ACTIVITY: Please state how many lines of the listing contain the word "государственный", giving the number by itself.

+---+

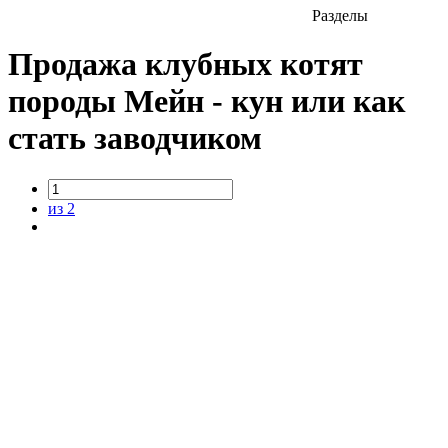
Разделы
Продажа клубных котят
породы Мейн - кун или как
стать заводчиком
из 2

+---+

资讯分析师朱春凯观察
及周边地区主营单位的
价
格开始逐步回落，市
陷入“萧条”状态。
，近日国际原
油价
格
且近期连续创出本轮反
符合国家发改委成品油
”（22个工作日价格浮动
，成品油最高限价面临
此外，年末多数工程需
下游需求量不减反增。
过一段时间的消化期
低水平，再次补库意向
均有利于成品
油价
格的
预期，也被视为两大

+---+

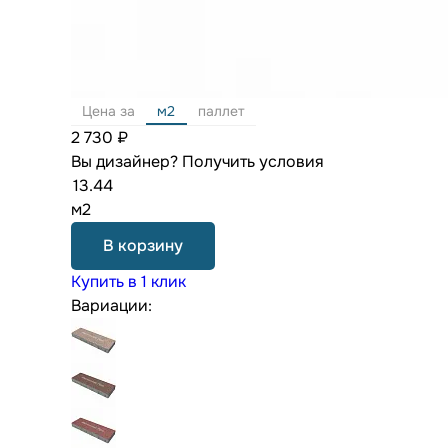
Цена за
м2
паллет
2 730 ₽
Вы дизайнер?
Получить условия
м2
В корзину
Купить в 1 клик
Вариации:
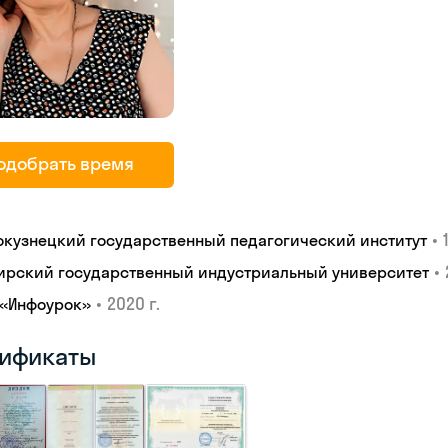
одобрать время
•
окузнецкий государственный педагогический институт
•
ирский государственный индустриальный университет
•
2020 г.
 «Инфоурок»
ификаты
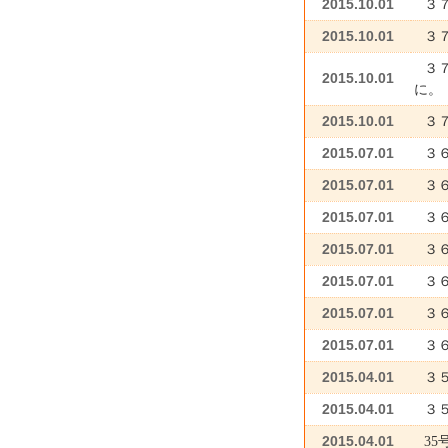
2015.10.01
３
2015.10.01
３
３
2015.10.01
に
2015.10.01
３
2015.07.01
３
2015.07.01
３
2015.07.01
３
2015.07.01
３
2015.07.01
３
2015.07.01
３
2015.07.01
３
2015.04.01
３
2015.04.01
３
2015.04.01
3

+---+

RESPONSE FOR THIS EXERCISE: 2